Two paths to fix this from the user side:

  1. Use MemSearch.index_file(path) directly (no stale-source cleanup) and shard the corpus into byte-budget batches with subprocess restarts.
  2. Pass the full corpus path list every call (so cleanup is a no-op) and rely on chunk-hash dedup to skip already-indexed chunks.
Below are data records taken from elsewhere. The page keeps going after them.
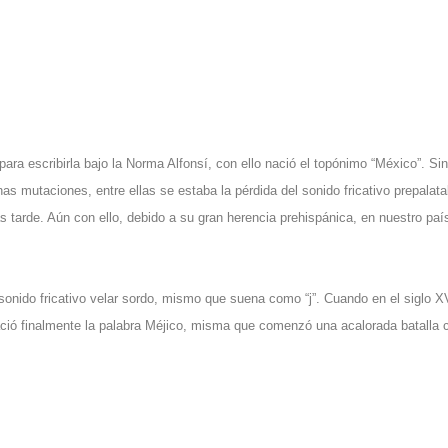
ra escribirla bajo la Norma Alfonsí, con ello nació el topónimo “México”. Sin
as mutaciones, entre ellas se estaba la pérdida del sonido fricativo prepalata
 tarde. Aún con ello, debido a su gran herencia prehispánica, en nuestro paí
 sonido fricativo velar sordo, mismo que suena como “j”. Cuando en el siglo X
 nació finalmente la palabra Méjico, misma que comenzó una acalorada batalla 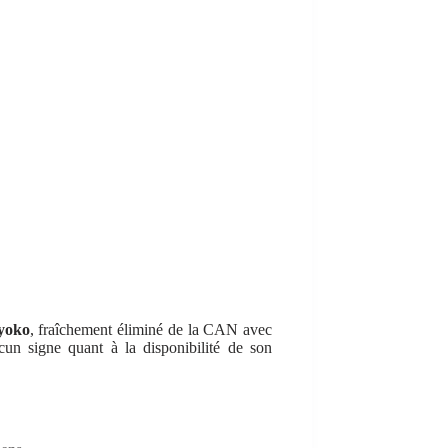
yoko
, fraîchement éliminé de la CAN avec
cun signe quant à la disponibilité de son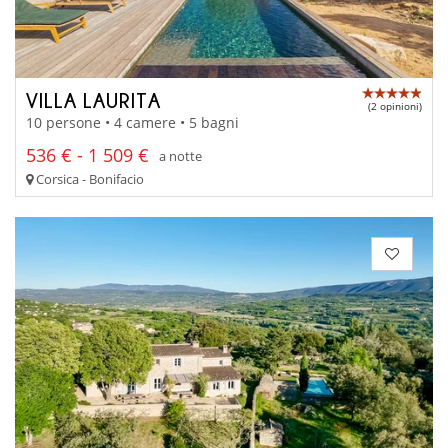
VILLA LAURITA
(2 opinioni)
10 persone • 4 camere • 5 bagni
536 € - 1 509 €
a notte
Corsica - Bonifacio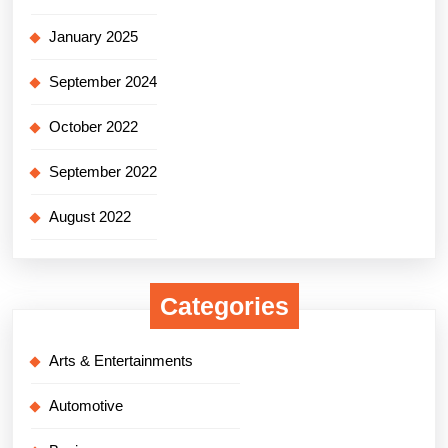
January 2025
September 2024
October 2022
September 2022
August 2022
Categories
Arts & Entertainments
Automotive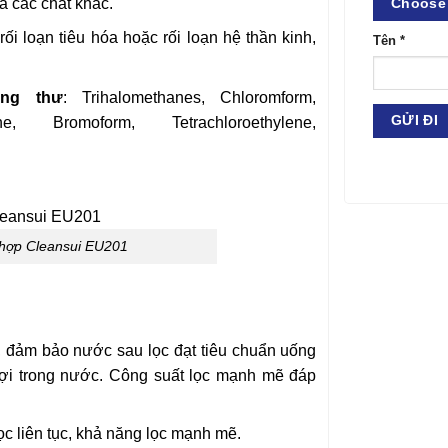
và các chất khác.
Choose 
 rối loạn tiêu hóa hoặc rối loạn hệ thần kinh,
Tên
*
ng thư
: Trihalomethanes, Chloromform,
ne, Bromoform, Tetrachloroethylene,
h hợp Cleansui EU201
, đảm bảo nước sau lọc đạt tiêu chuẩn uống
 lợi trong nước. Công suất lọc mạnh mẽ đáp
c liên tục, khả năng lọc mạnh mẽ.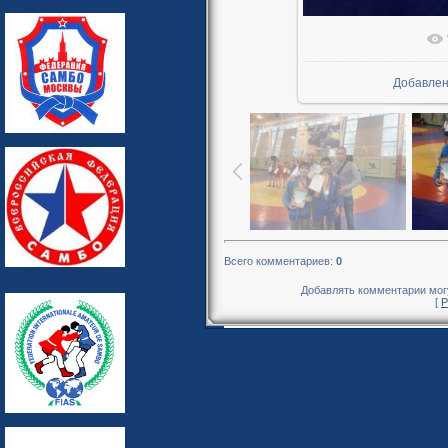
В реально
Добавле
Всего комментариев
:
0
Добавлять комментарии могу
[
Р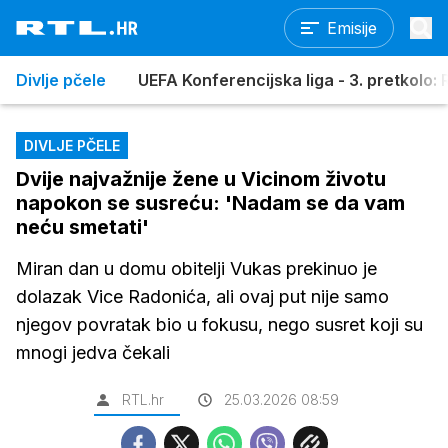
Emisije
Divlje pčele
UEFA Konferencijska liga - 3. pretkolo: R
DIVLJE PČELE
Dvije najvažnije žene u Vicinom životu
napokon se susreću: 'Nadam se da vam
neću smetati'
Miran dan u domu obitelji Vukas prekinuo je
dolazak Vice Radonića, ali ovaj put nije samo
njegov povratak bio u fokusu, nego susret koji su
mnogi jedva čekali
RTL.hr
25.03.2026 08:59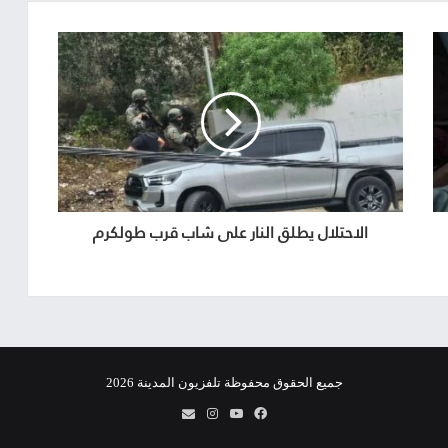
الاحتلال يطلق النار على شاب قرب طولكرم
جميع الحقوق محفوظة تلفزيون المدينة 2026
فيسبوك
يوتيوب
انستقرام
info@almadina.tv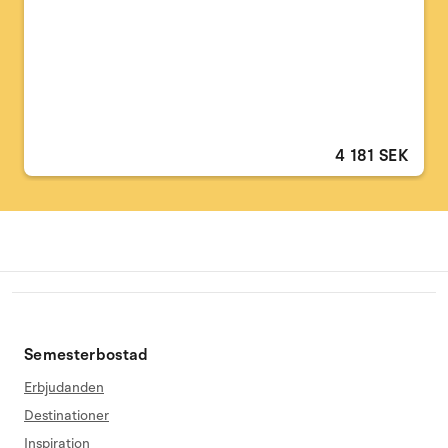
4 181 SEK
Semesterbostad
Erbjudanden
Destinationer
Inspiration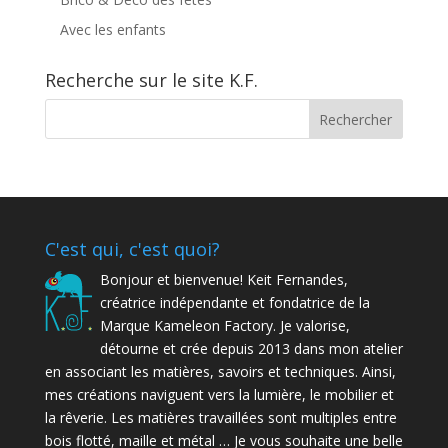
Avec les enfants
Recherche sur le site K.F.
C'est qui, c'est quoi?
Bonjour et bienvenue! Keit Fernandes,
créatrice indépendante et fondatrice de la
Marque Kameleon Factory. Je valorise,
détourne et crée depuis 2013 dans mon atelier
en associant les matières, savoirs et techniques. Ainsi,
mes créations naviguent vers la lumière, le mobilier et
la rêverie. Les matières travaillées sont multiples entre
bois flotté, maille et métal … Je vous souhaite une belle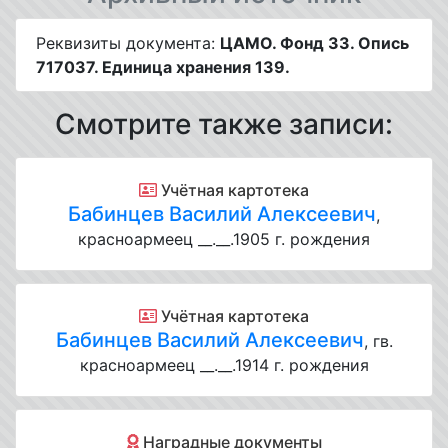
Реквизиты документа:
ЦАМО. Фонд 33. Опись
717037. Единица хранения 139.
Смотрите также записи:
Учётная картотека
Бабинцев Василий Алексеевич
,
красноармеец __.__.1905 г. рождения
Учётная картотека
Бабинцев Василий Алексеевич
, гв.
красноармеец __.__.1914 г. рождения
Наградные документы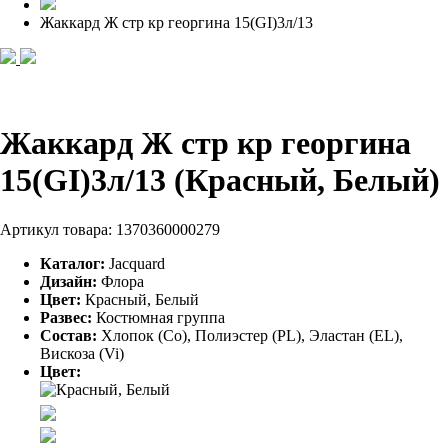
Жаккард Ж стр кр георгина 15(GI)3л/13
Жаккард Ж стр кр георгина
15(GI)3л/13 (Красный, Белый)
Артикул товара:
1370360000279
Каталог:
Jacquard
Дизайн:
Флора
Цвет:
Красный, Белый
Развес:
Костюмная группа
Состав:
Хлопок (Co), Полиэстер (PL), Эластан (EL),
Вискоза (Vi)
Цвет: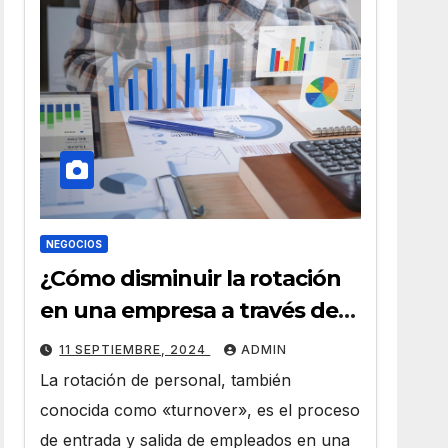
NEGOCIOS
¿Cómo disminuir la rotación
en una empresa a través de
HR Analytics?
11 SEPTIEMBRE, 2024
ADMIN
La rotación de personal, también
conocida como «turnover», es el proceso
de entrada y salida de empleados en una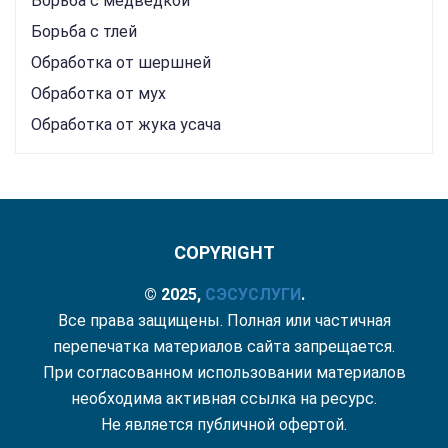
Борьба с медведкой
Борьба с тлей
Обработка от шершней
Обработка от мух
Обработка от жука усача
COPYRIGHT
© 2025,
СЭС
УСЛУГИ
.
Все права защищены. Полная или частичная
перепечатка материалов сайта запрещается.
При согласованном использовании материалов
необходима активная ссылка на ресурс.
Не является публичной офертой.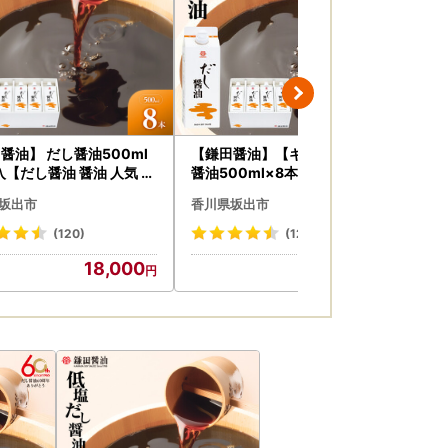
醤油】 だし醤油500ml
【鎌田醤油】【ギフト用】だし
【
入【だし醤油 醤油 人気 お
醤油500ml×8本入
出
 人気 だし醤油 出汁醤油
×3
坂出市
香川県坂出市
香
22】
(120)
(12)
18,000
18,000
Doesn't help — the first call still has to embed the whole corpus.

We went with (1).

Working workaround (open to PRing back)

  • A small Python helper that calls index_file per path (no destructive cleanup): https://github.com//blob/.../recall-index-files.py
  • A bash batcher that sorts files biggest-first, packs into 1 MB / 64-file batches, and runs each batch in its own subprocess so the heap resets between batches: https://github.com//blob/.../recall-reindex.sh

Throughput is unaffected: total ≈ same as a single in-process run would be if it didn't OOM, because per-batch model load is ~5 s and the rest is dominated by ONNX inference time.

Suggested upstream fixes

  1. Document or eliminate the implicit stale-source cleanup in MemSearch.index() (or split it into an explicit prune_deleted_sources() API). The current behavior is surprising for callers who shard their corpus across multiple invocations.
  2. Investigate the per-chunk persistent leak in long-lived MemSearch instances. Best guess based on this evidence: pymilvus's MilvusClient retains references to inserted records (or grpc / arrow buffers) across upsert calls; smaller chunks halve the per-chunk leak which is consistent with payload retention rather than schema overhead. Worth instrumenting with tracemalloc snapshots before / after each _embed_and_store call on a long corpus.
  3. Consider periodic gc.collect() + malloc_trim(0) between files as a stopgap. (Only helps if the leak is reachable garbage, not strong refs.)

Happy to test patches against the reproduction corpus if useful.